TASK STATEMENT: Filtering the records below, copy only those lines that include the word "nombres".

[PROVIDED INFORMATION]

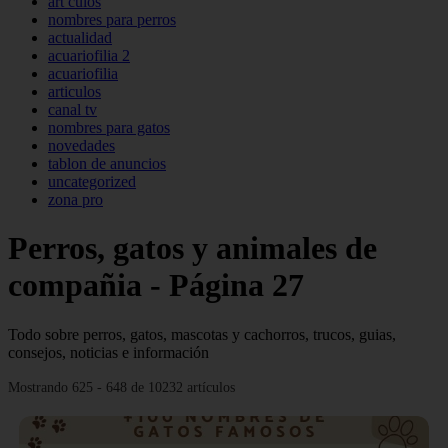
art culos
nombres para perros
actualidad
acuariofilia 2
acuariofilia
articulos
canal tv
nombres para gatos
novedades
tablon de anuncios
uncategorized
zona pro
Perros, gatos y animales de
compañia - Página 27
Todo sobre perros, gatos, mascotas y cachorros, trucos, guias,
consejos, noticias e información
Mostrando 625 - 648 de 10232 artículos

[/PROVIDED INFORMATION]

OUTPUT:
nombres para perros
nombres para gatos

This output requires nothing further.